* [EXTRACTED MATERIAL]:
━━━━
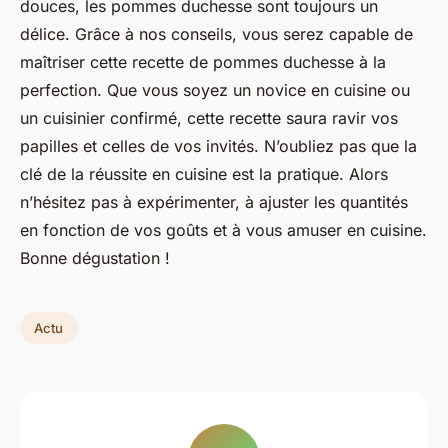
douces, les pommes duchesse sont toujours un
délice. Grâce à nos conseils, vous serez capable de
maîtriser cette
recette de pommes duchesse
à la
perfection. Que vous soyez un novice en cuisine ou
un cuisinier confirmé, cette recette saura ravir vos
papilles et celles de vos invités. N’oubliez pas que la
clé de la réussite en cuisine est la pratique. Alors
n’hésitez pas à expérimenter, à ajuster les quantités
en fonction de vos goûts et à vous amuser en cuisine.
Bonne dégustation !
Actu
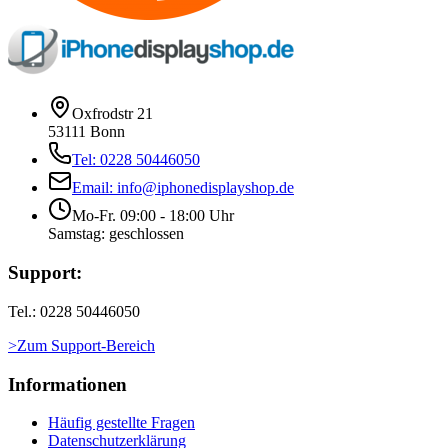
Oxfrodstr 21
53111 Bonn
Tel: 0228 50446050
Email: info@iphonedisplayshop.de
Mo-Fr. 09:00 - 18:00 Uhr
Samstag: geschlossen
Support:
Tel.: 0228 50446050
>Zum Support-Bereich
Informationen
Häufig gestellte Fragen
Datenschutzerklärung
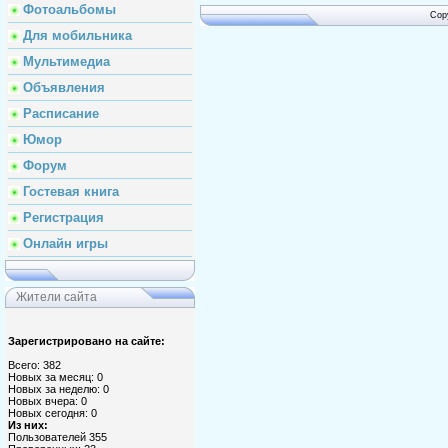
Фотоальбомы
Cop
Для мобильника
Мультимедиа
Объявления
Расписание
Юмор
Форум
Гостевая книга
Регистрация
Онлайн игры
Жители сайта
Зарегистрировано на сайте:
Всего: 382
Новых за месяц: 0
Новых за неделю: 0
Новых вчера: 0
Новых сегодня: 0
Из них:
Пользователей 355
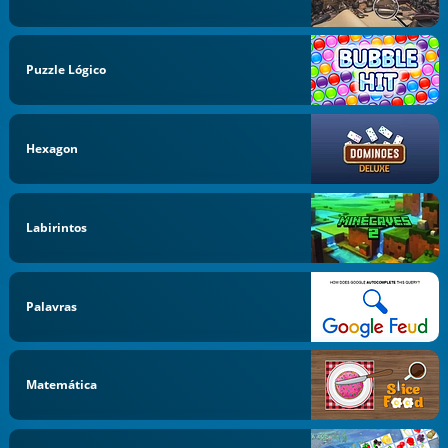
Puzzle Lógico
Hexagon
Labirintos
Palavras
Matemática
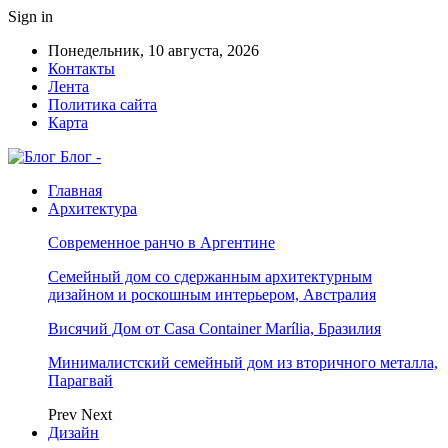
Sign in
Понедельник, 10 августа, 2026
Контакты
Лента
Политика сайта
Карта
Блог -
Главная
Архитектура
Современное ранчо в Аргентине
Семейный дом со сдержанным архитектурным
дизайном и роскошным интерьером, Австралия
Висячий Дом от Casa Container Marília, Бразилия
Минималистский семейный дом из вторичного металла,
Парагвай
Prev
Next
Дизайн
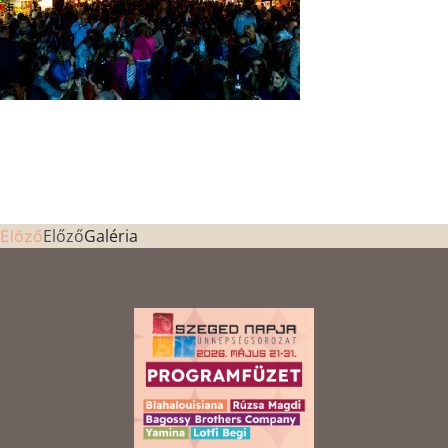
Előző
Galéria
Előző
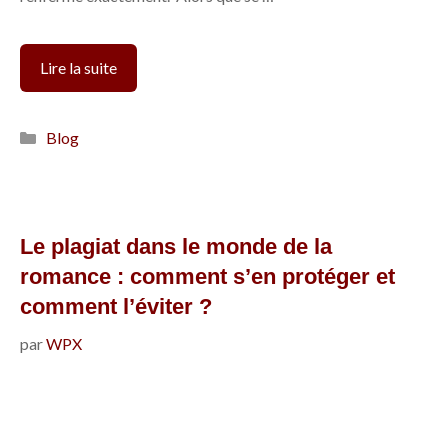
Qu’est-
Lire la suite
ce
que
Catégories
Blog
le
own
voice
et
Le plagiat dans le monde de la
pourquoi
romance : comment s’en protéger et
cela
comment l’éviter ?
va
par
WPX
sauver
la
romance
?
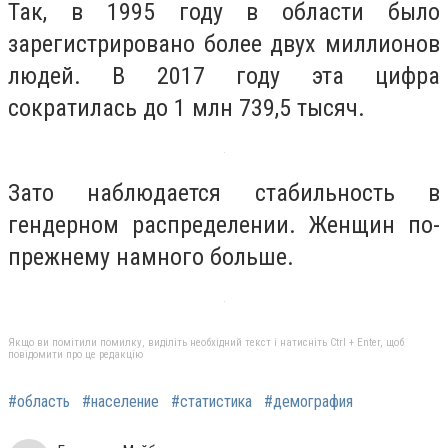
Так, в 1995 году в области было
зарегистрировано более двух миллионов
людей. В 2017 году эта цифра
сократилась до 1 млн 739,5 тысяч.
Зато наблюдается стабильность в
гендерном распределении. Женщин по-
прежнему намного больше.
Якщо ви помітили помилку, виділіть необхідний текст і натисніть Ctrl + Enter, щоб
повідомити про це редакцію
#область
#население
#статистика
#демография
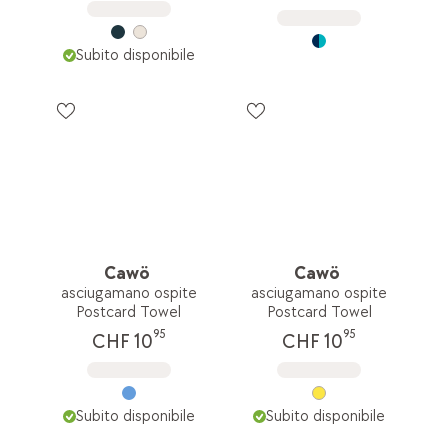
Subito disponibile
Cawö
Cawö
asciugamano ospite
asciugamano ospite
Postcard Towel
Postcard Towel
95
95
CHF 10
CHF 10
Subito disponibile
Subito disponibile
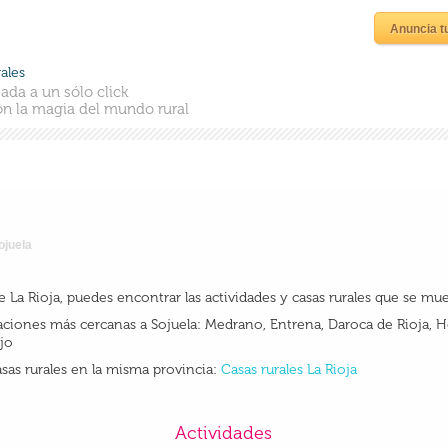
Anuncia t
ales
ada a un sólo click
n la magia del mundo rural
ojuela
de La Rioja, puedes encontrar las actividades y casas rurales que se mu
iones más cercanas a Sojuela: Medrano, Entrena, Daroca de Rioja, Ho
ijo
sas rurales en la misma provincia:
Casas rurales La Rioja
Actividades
━━━━
* [PROBLEM REQUIREMENTS]: Of the records above, print only the lines from the one containing "clé de la réussite" through the one containing "гендерном распределении. Женщин", inclusive and unaltered, leaving out pictures.

* [ANSWER TO THIS PROBLEM]:
clé de la réussite en cuisine est la pratique. Alors
n’hésitez pas à expérimenter, à ajuster les quantités
en fonction de vos goûts et à vous amuser en cuisine.
Bonne dégustation !
Actu
Oxfrodstr 21
53111 Bonn
Tel: 0228 50446050
Email: info@iphonedisplayshop.de
Mo-Fr. 09:00 - 18:00 Uhr
Samstag: geschlossen
Support:
Tel.: 0228 50446050
>Zum Support-Bereich
Informationen
Häufig gestellte Fragen
Datenschutzerklärung
Фотоальбомы
Cop
Для мобильника
Мультимедиа
Объявления
Расписание
Юмор
Форум
Гостевая книга
Регистрация
Онлайн игры
Жители сайта
Зарегистрировано на сайте:
Всего: 382
Новых за месяц: 0
Новых за неделю: 0
Новых вчера: 0
Новых сегодня: 0
Из них:
Пользователей 355
Puzzle Lógico
Hexagon
Labirintos
Palavras
Matemática
Sign in
Понедельник, 10 августа, 2026
Контакты
Лента
Политика сайта
Карта
Блог -
Главная
Архитектура
Современное ранчо в Аргентине
Семейный дом со сдержанным архитектурным
дизайном и роскошным интерьером, Австралия
Висячий Дом от Casa Container Marília, Бразилия
Минималистский семейный дом из вторичного металла,
Парагвай
Prev
Next
Дизайн
Előző
Galéria
Előző
Qu’est-
Lire la suite
ce
que
Catégories
Blog
le
own
voice
et
Le plagiat dans le monde de la
pourquoi
romance : comment s’en protéger et
cela
comment l’éviter ?
va
par
WPX
sauver
la
romance
?
Так, в 1995 году в области было
зарегистрировано более двух миллионов
людей. В 2017 году эта цифра
сократилась до 1 млн 739,5 тысяч.
Зато наблюдается стабильность в
гендерном распределении. Женщин по-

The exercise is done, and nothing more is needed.